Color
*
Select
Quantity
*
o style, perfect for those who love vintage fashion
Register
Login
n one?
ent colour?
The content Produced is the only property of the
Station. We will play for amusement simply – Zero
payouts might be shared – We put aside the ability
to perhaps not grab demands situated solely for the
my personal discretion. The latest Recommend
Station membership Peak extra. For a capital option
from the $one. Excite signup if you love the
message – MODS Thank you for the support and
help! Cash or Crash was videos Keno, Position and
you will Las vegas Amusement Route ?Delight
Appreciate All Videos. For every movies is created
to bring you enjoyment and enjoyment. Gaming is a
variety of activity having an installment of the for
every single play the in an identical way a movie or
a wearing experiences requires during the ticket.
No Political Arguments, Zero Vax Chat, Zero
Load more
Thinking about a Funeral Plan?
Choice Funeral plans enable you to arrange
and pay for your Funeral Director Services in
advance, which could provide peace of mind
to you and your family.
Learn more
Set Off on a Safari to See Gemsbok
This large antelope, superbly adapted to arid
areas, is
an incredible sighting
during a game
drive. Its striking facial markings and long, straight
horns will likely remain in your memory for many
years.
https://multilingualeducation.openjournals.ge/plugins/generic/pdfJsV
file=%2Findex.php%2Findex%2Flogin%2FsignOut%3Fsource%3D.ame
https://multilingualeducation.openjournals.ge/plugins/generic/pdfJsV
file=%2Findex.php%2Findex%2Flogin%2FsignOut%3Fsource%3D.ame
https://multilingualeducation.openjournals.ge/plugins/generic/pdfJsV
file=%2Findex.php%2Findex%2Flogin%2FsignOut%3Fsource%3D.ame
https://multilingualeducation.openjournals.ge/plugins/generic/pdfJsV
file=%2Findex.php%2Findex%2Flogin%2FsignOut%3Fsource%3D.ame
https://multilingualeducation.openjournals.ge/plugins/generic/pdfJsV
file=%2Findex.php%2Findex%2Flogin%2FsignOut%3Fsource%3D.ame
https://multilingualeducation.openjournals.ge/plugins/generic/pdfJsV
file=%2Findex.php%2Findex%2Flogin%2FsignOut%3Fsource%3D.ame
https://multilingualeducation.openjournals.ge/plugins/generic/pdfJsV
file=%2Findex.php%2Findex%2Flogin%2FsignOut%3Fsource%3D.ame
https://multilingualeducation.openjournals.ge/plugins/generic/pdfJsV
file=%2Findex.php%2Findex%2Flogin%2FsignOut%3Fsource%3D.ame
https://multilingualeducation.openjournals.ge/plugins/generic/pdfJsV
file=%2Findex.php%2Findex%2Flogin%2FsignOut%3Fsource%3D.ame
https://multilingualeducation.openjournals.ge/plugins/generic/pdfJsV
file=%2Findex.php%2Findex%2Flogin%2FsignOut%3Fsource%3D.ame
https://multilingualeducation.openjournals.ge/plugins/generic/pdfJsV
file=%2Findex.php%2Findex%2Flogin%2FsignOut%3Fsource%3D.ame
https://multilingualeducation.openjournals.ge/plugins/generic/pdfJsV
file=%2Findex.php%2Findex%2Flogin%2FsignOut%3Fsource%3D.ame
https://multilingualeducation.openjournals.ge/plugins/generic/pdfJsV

* * * * * * * * *

# Work instruction
Return each line of the listing that holds the string "during".

# Output below
a wearing experiences requires during the ticket.
during a game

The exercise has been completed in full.